La única medida que ha retirado resulta ser la más saludable de todas. Presiento que en Madrid muchos ciudadanos tienen coche, o moto, o hacen obras en su cuarto de baño, o frecuentan polideportivos municipales. Lo que es seguro es que son muy pocos los que cuentan con hileras interminables de pisos vacíos en el centro, pisos ahora a salvo de un plus en el gravamen, y pisos cuyo precio no deja de subir, mes tras mes, año tras año, en una operación especulativa ante la que queda corta cualquier maniobra bursátil.

Uno no cree en la expropiación indiscriminada, ni en la requisa, ni en la confiscación (Para qué engañarles: uno ni siquiera es de izquierdas). Uno considera razonable que toda familia cuente con su vivienda en propiedad, y con su segunda vivienda, y que incluso, si tiene la suerte de haber heredado, conserve sus diez o veinte pisos de doscientos metros cuadrados en pleno Paseo de La Castellana. Lo que no es de recibo es que, en un país donde la vivienda se ha transformado en un problema social de primer orden, esos latifundistas de la propiedad horizontal, que acaparan kilómetros cuadrados de vivienda útil, se resistan a sacarlos al mercado, ni siquiera al mercado de alquiler.

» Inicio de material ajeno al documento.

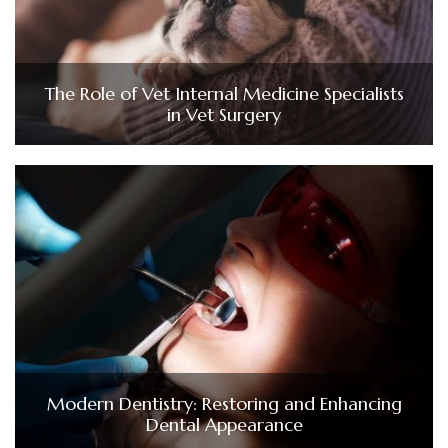
The Role of Vet Internal Medicine Specialists
in Vet Surgery
Modern Dentistry: Restoring and Enhancing
Dental Appearance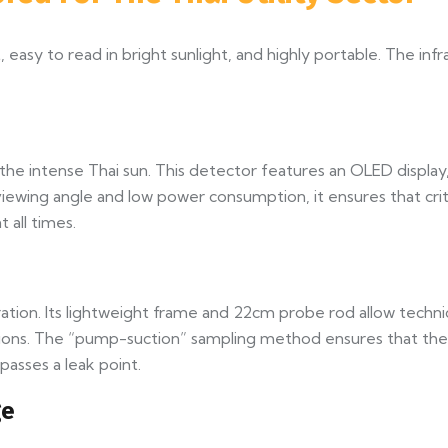
 easy to read in bright sunlight, and highly portable. The inf
e intense Thai sun. This detector features an OLED display, 
e viewing angle and low power consumption, it ensures that c
 all times.
ion. Its lightweight frame and 22cm probe rod allow technic
ions. The “pump-suction” sampling method ensures that the g
asses a leak point.
ge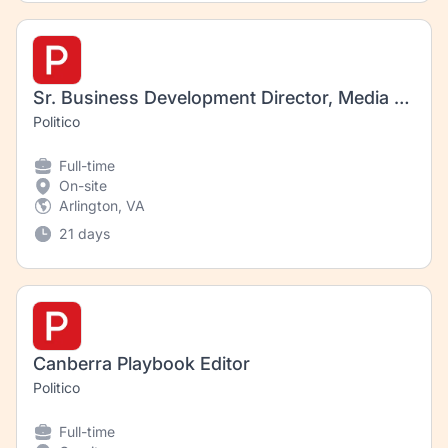
Sr. Business Development Director, Media Business
Politico
Full-time
On-site
Arlington, VA
21 days
Canberra Playbook Editor
Politico
Full-time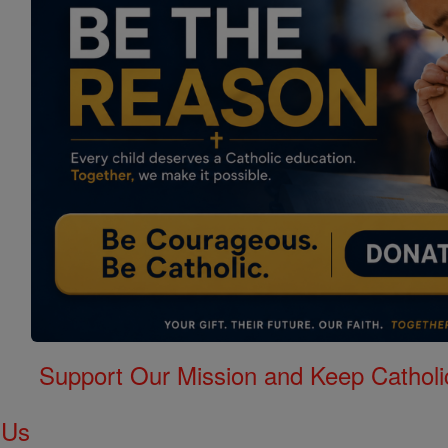
Support Our Mission and Keep Catholi
 Us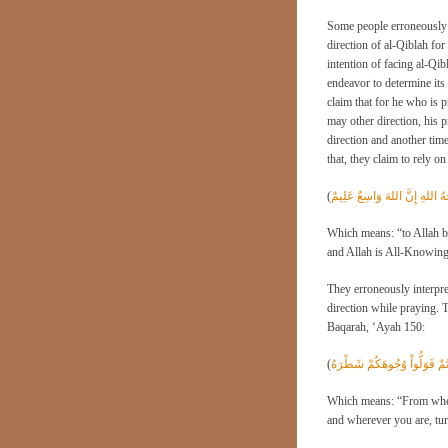
Some people erroneously th
direction of al-Qiblah for 
intention of facing al-Qib
endeavor to determine its 
claim that for he who is 
may other direction, his p
direction and another time
that, they claim to rely 
(
وَللهِ الْمَشْرِقُ وَالْمَغْرِبُ فَأَ
Which means: “to Allah be
and Allah is All-Knowing
They erroneously interpret
direction while praying. T
Baqarah, ‘Ayah 150:
(
وَمِنْ حَيْثُ خَرَجْتَ فَوَلِّ وَ
Which means: “From where
and wherever you are, turn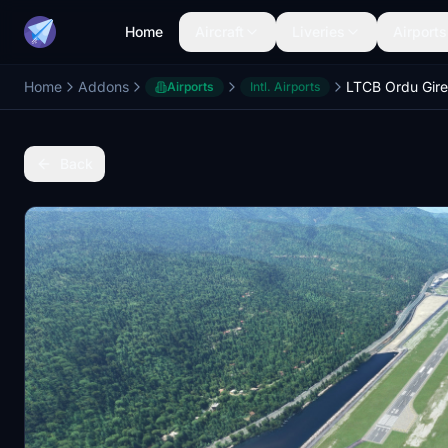
Home
Aircraft
Liveries
Airports
Home
Addons
Airports
Intl. Airports
Back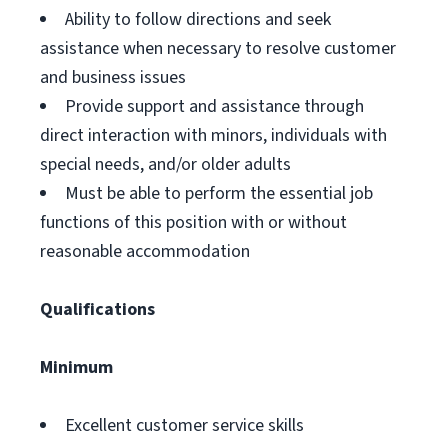
Ability to follow directions and seek
assistance when necessary to resolve customer
and business issues
Provide support and assistance through
direct interaction with minors, individuals with
special needs, and/or older adults
Must be able to perform the essential job
functions of this position with or without
reasonable accommodation
Qualifications
Minimum
Excellent customer service skills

La paradójica rectificación a la que ha accedido el alcalde de Madrid convierte lo que podría haber sido una medida avanzada en un monumento a la política fiscal más reaccionaria: dejemos en paz a los propietarios de pisos vacíos, pobrecitos ellos, pero sangremos a los usuarios de los polideportivos municipales o a los conductores de vespas. Mientras en el extrarradio los constructores se forran levantando torres y adosados, mientras las jóvenes parejas exprimen el corto aliento de sus libretas, en miles de ventanas de la capital hace años que no se levantan las persianas. Ni para ventilar.